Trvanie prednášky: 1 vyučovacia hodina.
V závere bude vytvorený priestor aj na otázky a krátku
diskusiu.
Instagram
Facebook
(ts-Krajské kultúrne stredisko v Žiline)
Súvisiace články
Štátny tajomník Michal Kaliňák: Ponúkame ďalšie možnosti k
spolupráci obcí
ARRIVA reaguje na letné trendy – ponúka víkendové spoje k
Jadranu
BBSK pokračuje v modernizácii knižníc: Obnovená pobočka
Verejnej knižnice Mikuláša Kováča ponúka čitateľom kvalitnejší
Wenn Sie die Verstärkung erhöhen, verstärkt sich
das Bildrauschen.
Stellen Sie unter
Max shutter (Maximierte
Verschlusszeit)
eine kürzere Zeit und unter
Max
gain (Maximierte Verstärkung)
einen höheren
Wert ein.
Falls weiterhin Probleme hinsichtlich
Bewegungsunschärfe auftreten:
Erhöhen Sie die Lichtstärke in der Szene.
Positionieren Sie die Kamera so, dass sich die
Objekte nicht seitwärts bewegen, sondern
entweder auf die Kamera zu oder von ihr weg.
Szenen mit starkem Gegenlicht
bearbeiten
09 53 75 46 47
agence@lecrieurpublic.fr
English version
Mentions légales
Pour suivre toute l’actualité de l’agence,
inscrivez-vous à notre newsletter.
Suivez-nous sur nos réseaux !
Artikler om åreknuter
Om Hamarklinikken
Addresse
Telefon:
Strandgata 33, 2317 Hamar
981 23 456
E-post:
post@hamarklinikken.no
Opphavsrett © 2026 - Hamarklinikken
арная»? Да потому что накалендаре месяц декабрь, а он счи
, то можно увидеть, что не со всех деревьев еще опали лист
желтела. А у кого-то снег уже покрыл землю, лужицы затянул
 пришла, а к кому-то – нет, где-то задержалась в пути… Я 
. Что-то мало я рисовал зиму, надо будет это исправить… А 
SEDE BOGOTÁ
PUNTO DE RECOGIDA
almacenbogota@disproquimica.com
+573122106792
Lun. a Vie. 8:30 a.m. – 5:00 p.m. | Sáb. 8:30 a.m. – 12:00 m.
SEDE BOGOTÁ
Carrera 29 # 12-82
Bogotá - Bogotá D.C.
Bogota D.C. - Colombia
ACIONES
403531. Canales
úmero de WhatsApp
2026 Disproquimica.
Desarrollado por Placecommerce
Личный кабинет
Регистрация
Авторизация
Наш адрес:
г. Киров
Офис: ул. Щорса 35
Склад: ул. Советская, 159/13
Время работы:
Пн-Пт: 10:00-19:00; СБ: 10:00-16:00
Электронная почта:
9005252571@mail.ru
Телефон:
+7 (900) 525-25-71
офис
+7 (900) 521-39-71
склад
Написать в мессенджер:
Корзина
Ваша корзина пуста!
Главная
-=-=-=-=-
• THE PROBLEM
From the records above, print only the lines between the one holding "Max shutter (Maximierte" and the one holding "agence@lecrieurpublic.fr", inclusive, exactly as they stand.

• SOLUTION FOR THIS TASK
Max shutter (Maximierte
Verschlusszeit)
eine kürzere Zeit und unter
Max
gain (Maximierte Verstärkung)
einen höheren
Wert ein.
Falls weiterhin Probleme hinsichtlich
Bewegungsunschärfe auftreten:
Erhöhen Sie die Lichtstärke in der Szene.
Positionieren Sie die Kamera so, dass sich die
Objekte nicht seitwärts bewegen, sondern
entweder auf die Kamera zu oder von ihr weg.
Szenen mit starkem Gegenlicht
bearbeiten
09 53 75 46 47
agence@lecrieurpublic.fr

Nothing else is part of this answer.